* _EXERCISE INPUTS_:
▽
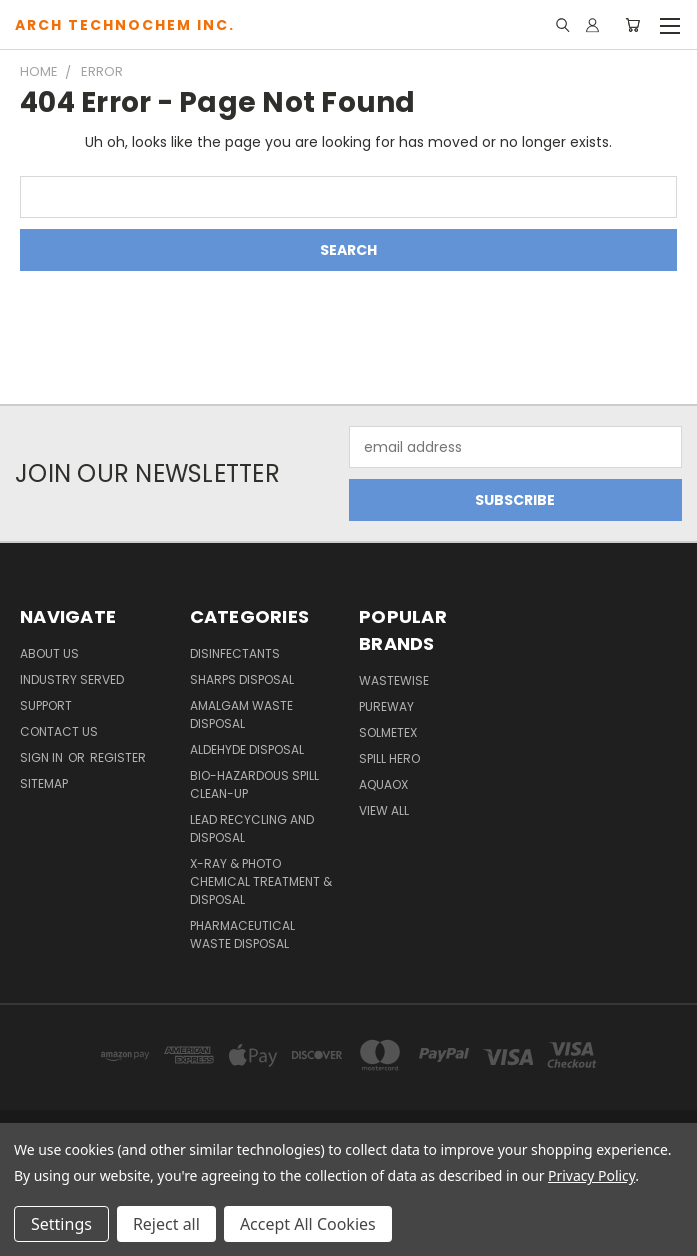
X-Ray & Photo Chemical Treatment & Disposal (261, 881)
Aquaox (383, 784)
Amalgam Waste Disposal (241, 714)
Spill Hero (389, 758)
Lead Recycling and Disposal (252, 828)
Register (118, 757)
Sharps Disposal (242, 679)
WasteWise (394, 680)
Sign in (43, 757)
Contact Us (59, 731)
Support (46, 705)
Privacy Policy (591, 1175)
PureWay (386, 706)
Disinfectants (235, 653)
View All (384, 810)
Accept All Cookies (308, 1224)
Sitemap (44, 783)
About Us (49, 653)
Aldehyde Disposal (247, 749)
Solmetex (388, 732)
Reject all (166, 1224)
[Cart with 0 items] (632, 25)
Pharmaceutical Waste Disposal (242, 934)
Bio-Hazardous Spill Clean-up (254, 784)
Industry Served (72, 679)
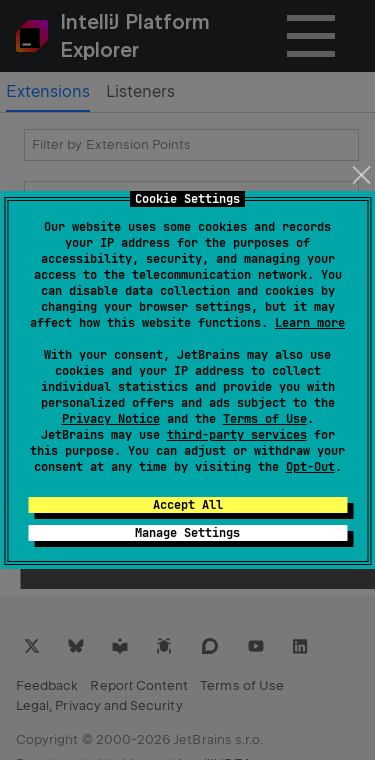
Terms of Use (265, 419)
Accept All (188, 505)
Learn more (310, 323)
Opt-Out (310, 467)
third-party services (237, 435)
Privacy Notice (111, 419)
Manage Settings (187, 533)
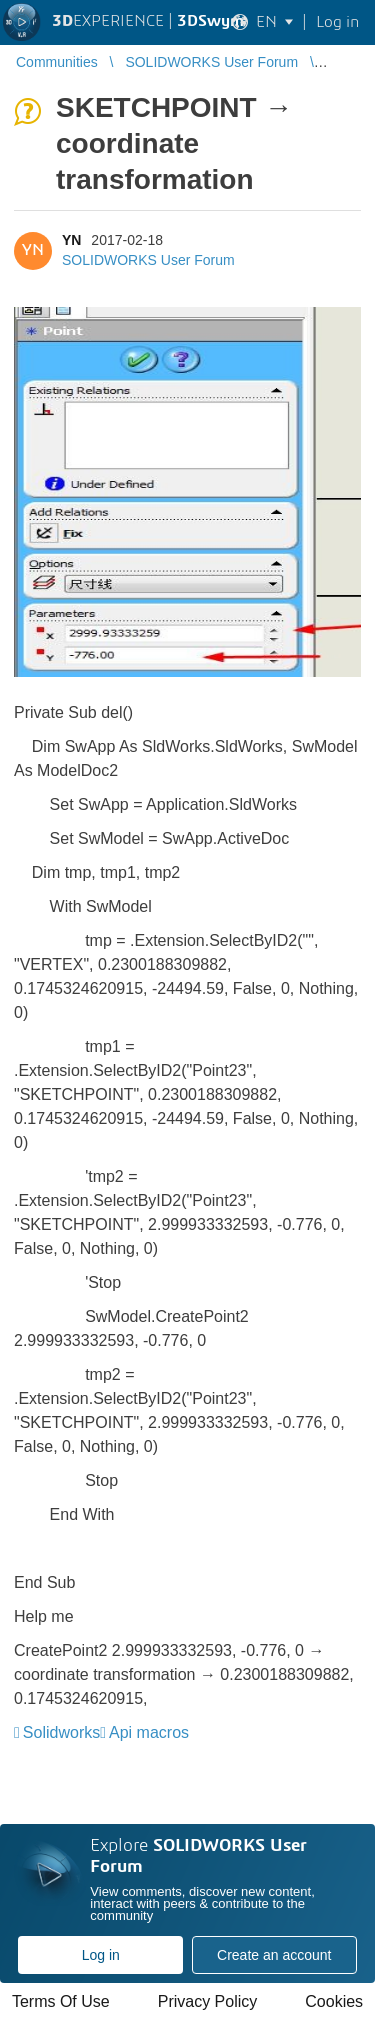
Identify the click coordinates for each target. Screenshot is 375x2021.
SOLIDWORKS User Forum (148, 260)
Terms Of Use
△
* _EXERCISE OBJECTIVE_:
Repeat verbatim all the material, but not the pictures.

* _EXERCISE RESULT_:
X-Ray & Photo Chemical Treatment & Disposal (261, 881)
Aquaox (383, 784)
Amalgam Waste Disposal (241, 714)
Spill Hero (389, 758)
Lead Recycling and Disposal (252, 828)
Register (118, 757)
Sharps Disposal (242, 679)
WasteWise (394, 680)
Sign in (43, 757)
Contact Us (59, 731)
Support (46, 705)
Privacy Policy (591, 1175)
PureWay (386, 706)
Disinfectants (235, 653)
View All (384, 810)
Accept All Cookies (308, 1224)
Sitemap (44, 783)
About Us (49, 653)
Aldehyde Disposal (247, 749)
Solmetex (388, 732)
Reject all (166, 1224)
[Cart with 0 items] (632, 25)
Pharmaceutical Waste Disposal (242, 934)
Bio-Hazardous Spill Clean-up (254, 784)
Industry Served (72, 679)
Terms of Use (265, 419)
Accept All (188, 505)
Learn more (310, 323)
Opt-Out (310, 467)
third-party services (237, 435)
Privacy Notice (111, 419)
Manage Settings (187, 533)
Identify the click coordinates for each target. Screenshot is 375x2021.
SOLIDWORKS User Forum (148, 260)
Terms Of Use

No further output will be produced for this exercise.